Selon toute évidence, une majorité d’électeurs de droite s’apprêtent à voter Sarkozy au premier tour.
On peut s’interroger sur les raisons de ce choix, alors qu’il est de plus en plus évident que le Président sortant a très peu de chances de l’emporter face au PS. Les sondages n’ont varié qu’à la marge au cours de la campagne : au second tour, le résultat du match Hollande-Sarkozy s’est toujours soldé par un écart suffisamment important pour que la victoire du socialiste ne fasse aucun doute. Les ministres actuels, à commencer par François Fillon, s’appliquent d’ailleurs tous à trouver un point de chute après les élections.
Voter Nicolas Sarkozy le 22 avril, c’est en fait la certitude de porter à la présidence un François Hollande otage du programme de Jean-Luc Mélenchon.
Cette perspective devrait faire réfléchir les électeurs de droite – et cela d’autant plus qu’ils disposent dans la personne de François Bayrou d’une véritable alternative.

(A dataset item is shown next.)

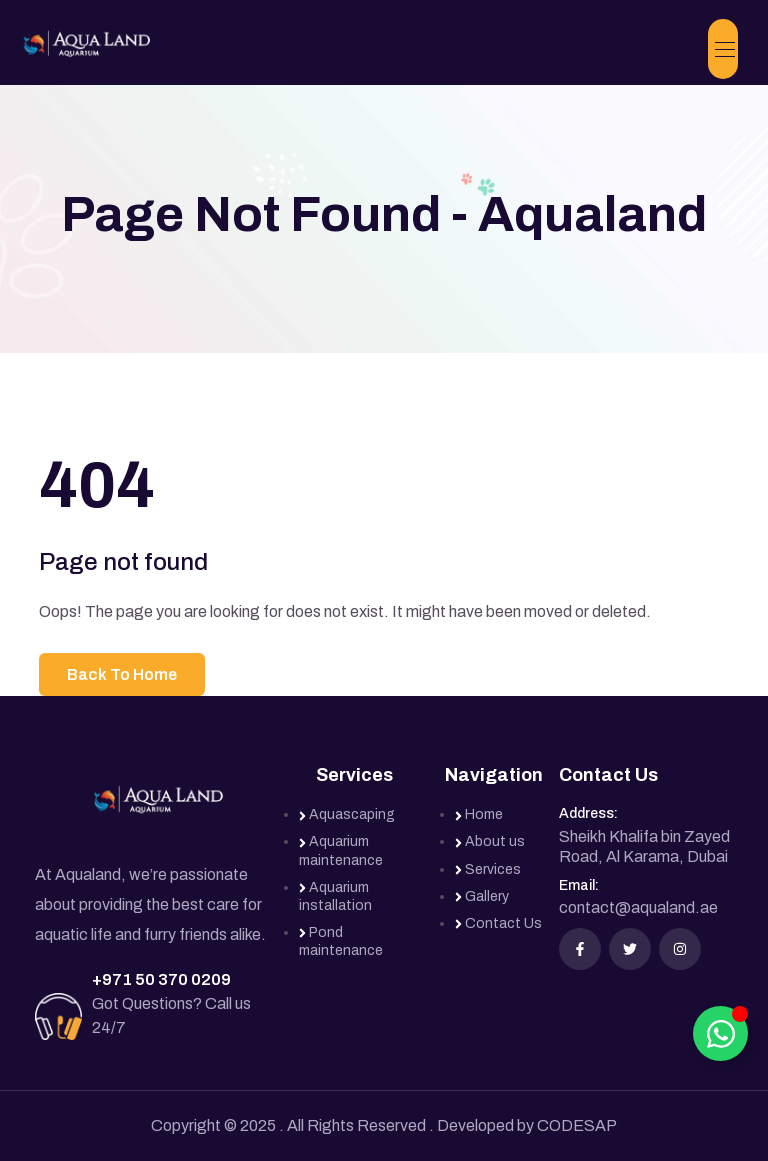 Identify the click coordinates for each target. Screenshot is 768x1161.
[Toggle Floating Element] (720, 1033)
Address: (588, 813)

Même si la législation interdit la publication des sondages testant le Béarnais au second tour, c’est désormais un secret de polichinelle : si François Bayrou était qualifié, il pourrait probablement l’emporter contre François Hollande.
Pourquoi alors cet acharnement des électeurs de droite ? Leur adhérence au vote « Sarko » n’est pas une adhésion à la personnalité du chef de l’Etat : au contraire, tout le monde souligne les limites de son style de gouvernement. Pour se faire réélire, lui-même en est réduit à promettre qu’il a changé.
Quels que soient ses mérites, Nicolas Sarkozy traîne comme un boulet son statut de président sortant. Les effets de la crise, 600 000 chômeurs de plus, une dette qui a augmenté de 500 milliards, une bonne santé insolente de l’économie allemande qui souligne les limites du modèle français : qui pourrait être réélu dans ces conditions ?
S’ajoute la rumeur des « scandales». Aucune des affaires n’étant arrivée à son terme, la présomption d’innocence devrait jouer à plein, mais le chef de l’Etat n’en est pas moins fragilisé par l’accumulation de dossiers où ses proches ont été mis en examen.
Par contraste, François Bayrou ne traîne aucune casserole, il a fait de la lutte contre les déficits une priorité depuis plus de cinq ans, il dispose d’un réel crédit de popularité au-delà de la droite.
Aucun des arguments avancés contre lui ne résiste sérieusement à l’analyse. Il manquerait d’expérience ? Il en a en fait plus que François Hollande, qui n’a jamais été ministre. Il n’aurait pas de majorité pour gouverner ? Les Français ont toujours donné une majorité en juin au président de mai, et il suffit d’entendre Alain Juppé ou Jean-Pierre Raffarin pour comprendre que François Bayrou n’aurait pas grand mal à réunir les forces du centre et de la droite modérée.
Au fond, il ne reste qu’une explication au loyalisme des électeurs de Nicolas Sarkozy : un attachement presque mystique au clivage droite-gauche, et donc une rancœur vis-à-vis de la position centriste de François Bayrou, qui prétend le remettre en cause.
Bien sûr, François Bayrou n’incarne pas la droite, mais celle-ci peut se retrouver dans ses propositions (comme du reste une partie de la gauche modérée). En démocratie, il n’est pas rare que chaque camp doive retenir la position la plus compatible avec l’autre - et il n’existe pas aujourd’hui de majorité pour réélire Nicolas Sarkozy.
La comparaison avec l’attitude des électeurs socialistes est de ce point de vue frappante. Ceux-ci ont jeté leur dévolu sur Hollande uniquement parce qu’il avait le plus de chances de gagner. Pas parce qu’il avait une expérience d’homme d’Etat : Martine Aubry était mieux armée que lui de ce point de vue. Pas parce qu’il incarne la pureté idéologique de la gauche : là encore, Martine Aubry aurait davantage fait l’affaire. Non, ils l’ont choisi parce que c’était celui qui avait le plus de chances de gagner et qu’après dix ans d’opposition, ils voulaient absolument une victoire.
Les électeurs de droite seront-ils capables de la même maturité ? Il suffirait qu’un tiers de ceux qui s’apprêtent à voter Nicolas Sarkozy se reportent sur François Bayrou pour propulser celui-ci au second tour et mettre sérieusement en péril François Hollande. A défaut, la droite française se prépare à laisser les clés du pays à un front de gauche qui a fait campagne comme si la crise n’existait pas. A supposer que la France puisse se permette d’attendre, cela lui donnera toujours cinq ans de réflexion.